As noted in the preceding section, MPICH collective operations are implemented on top of MPICH point-to-point operations. MPICH collective operations retrieve the hidden communicator from the communicator passed in the argument list and then use standard MPI point-to-point calls with this hidden communicator. We use straightforward ``power-of-two''-based algorithms to provide scalability; however, considerable opportunities for further optimization remain.

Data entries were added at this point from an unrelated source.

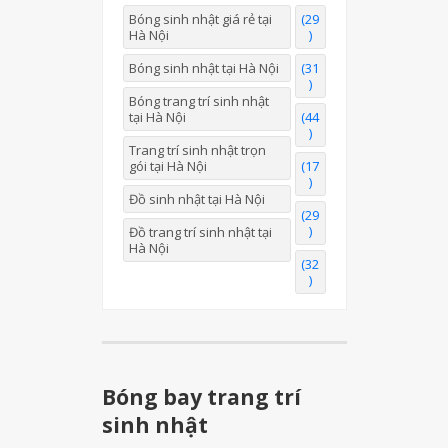
Bóng sinh nhật giá rẻ tại
(29
Hà Nội
)
Bóng sinh nhật tại Hà Nội
(31
)
Bóng trang trí sinh nhật
tại Hà Nội
(44
)
Trang trí sinh nhật trọn
gói tại Hà Nội
(17
)
Đồ sinh nhật tại Hà Nội
(29
)
Đồ trang trí sinh nhật tại
Hà Nội
(32
)
Bóng bay trang trí
sinh nhật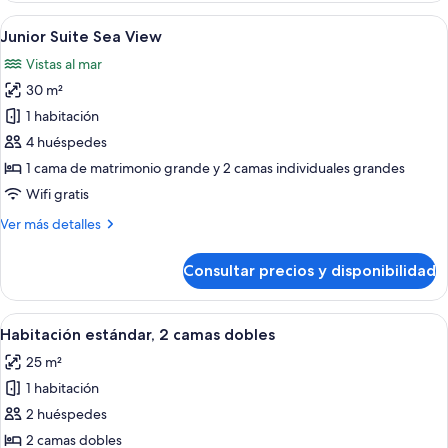
familiar
Abrir
Un dormitorio moderno con una cama g
7
Junior Suite Sea View
todas
Vistas al mar
las
30 m²
fotos
de
1 habitación
Junior
4 huéspedes
Suite
1 cama de matrimonio grande y 2 camas individuales grandes
Sea
Wifi gratis
View
Más
Ver más detalles
detalles
de
Consultar precios y disponibilidad
Junior
Suite
Sea
Abrir
Una habitación de hotel con cama, mesit
5
View
Habitación estándar, 2 camas dobles
todas
25 m²
las
1 habitación
fotos
de
2 huéspedes
Habitación
2 camas dobles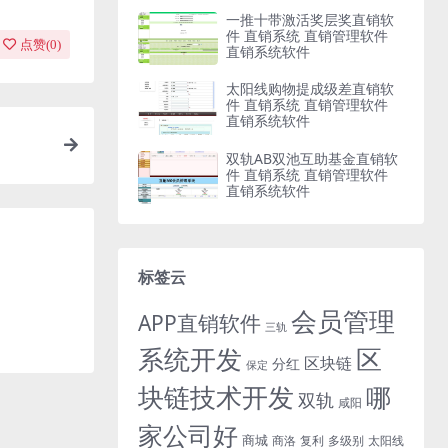
一推十带激活奖层奖直销软
件 直销系统 直销管理软件
点赞(
0
)
直销系统软件
太阳线购物提成级差直销软
件 直销系统 直销管理软件
直销系统软件
双轨AB双池互助基金直销软
件 直销系统 直销管理软件
直销系统软件
标签云
会员管理
APP直销软件
三轨
系统开发
区
区块链
分红
保定
块链技术开发
哪
双轨
咸阳
家公司好
商城
商洛
复利
多级别
太阳线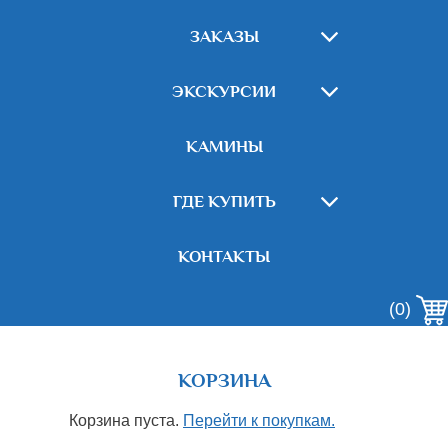
ЗАКАЗЫ
ЭКСКУРСИИ
КАМИНЫ
ГДЕ КУПИТЬ
КОНТАКТЫ
(0)
КОРЗИНА
Корзина пуста.
Перейти к покупкам.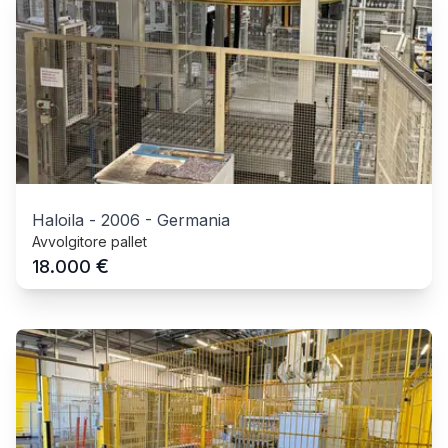
Haloila
-
2006
-
Germania
Avvolgitore pallet
€
18.000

Although the basic implementation of MPICH collective operations uses
point-to-point operations, special versions of MPICH
collective operations exist. These special versions include both
vendor-supplied and shared-memory versions. In order to allow the use
of these special versions on a communicator-by-communicator basis,
each communicator contains a list of function pointers that point to
the functions that implement the collectives for that particular
communicator. Each communicator structure contains
a reference count so that communicators can share the same
list of pointers.
typedef struct MPIR_COLLOPS {
int (*Barrier) (MPI_Comm comm );
int (*Bcast) (void* buffer, int count, MPI_Datatype datatype,
int root, MPI_Comm comm );
... other function pointers ...
int ref_count; /* So we can share it */
} MPIR_COLLOPS;
Each MPI collective operation checks the validity of the input arguments, then
forwards the function arguments to the dereferenced function for the
particular communicator. This approach allows vendors to substitute
system-specific implementations for all or some of the collective routines.
Currently, Meiko, Intel, and Convex have provided vendor-specific collective
implementations. These implementations follow system-specific strategies; for
example, the Convex SPP collective routines makes use both of shared memory
and of the memory hierarchies in the SPP.